DATASET ENTRIES ->
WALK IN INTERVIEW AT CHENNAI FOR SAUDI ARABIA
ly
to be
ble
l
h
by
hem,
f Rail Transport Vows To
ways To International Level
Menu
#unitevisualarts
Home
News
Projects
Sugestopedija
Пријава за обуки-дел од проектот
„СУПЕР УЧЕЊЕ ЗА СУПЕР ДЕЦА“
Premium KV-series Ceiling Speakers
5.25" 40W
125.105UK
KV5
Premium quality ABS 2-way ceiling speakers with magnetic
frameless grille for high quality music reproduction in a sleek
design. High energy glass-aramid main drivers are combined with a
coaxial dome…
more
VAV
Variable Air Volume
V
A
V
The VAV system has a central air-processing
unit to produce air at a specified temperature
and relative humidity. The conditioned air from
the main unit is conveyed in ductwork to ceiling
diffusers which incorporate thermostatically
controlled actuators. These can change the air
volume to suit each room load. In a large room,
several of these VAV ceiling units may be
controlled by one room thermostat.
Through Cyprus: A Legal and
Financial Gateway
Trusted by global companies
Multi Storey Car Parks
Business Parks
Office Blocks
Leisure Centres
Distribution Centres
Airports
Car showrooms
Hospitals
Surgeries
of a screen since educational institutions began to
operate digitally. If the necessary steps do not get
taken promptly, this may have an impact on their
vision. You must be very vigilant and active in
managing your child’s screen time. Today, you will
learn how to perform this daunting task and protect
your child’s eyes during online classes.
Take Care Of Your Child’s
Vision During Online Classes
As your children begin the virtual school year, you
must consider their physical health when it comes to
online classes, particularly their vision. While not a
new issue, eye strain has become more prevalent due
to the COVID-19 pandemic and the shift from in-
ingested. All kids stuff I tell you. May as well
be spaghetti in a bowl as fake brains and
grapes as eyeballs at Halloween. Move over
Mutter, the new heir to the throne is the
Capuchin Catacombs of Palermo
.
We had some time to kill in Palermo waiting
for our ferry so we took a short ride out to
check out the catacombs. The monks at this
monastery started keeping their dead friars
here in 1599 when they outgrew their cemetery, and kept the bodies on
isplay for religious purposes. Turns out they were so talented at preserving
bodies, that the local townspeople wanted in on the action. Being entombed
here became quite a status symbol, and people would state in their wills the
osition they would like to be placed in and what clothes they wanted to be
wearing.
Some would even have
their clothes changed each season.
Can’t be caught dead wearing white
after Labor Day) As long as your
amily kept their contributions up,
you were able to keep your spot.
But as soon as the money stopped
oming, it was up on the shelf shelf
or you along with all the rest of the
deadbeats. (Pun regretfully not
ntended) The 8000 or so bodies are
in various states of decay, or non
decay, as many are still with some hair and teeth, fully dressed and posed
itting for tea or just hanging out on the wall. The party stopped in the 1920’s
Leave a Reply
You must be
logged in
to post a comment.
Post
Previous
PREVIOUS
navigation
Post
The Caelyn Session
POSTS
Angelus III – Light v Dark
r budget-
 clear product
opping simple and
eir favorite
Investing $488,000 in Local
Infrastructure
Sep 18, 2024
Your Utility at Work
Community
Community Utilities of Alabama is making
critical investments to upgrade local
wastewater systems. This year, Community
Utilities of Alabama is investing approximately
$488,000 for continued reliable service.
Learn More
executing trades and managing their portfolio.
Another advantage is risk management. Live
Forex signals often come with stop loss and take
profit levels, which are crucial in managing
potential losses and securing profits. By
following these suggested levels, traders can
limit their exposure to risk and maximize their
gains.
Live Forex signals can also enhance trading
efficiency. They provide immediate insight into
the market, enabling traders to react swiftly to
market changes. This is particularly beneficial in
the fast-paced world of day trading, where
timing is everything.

ABOUT THIS TASK ->
Check each line of the records above for the string "have", and report every line that has it.

EXPECTED ANSWER ->
taken promptly, this may have an impact on their
Some would even have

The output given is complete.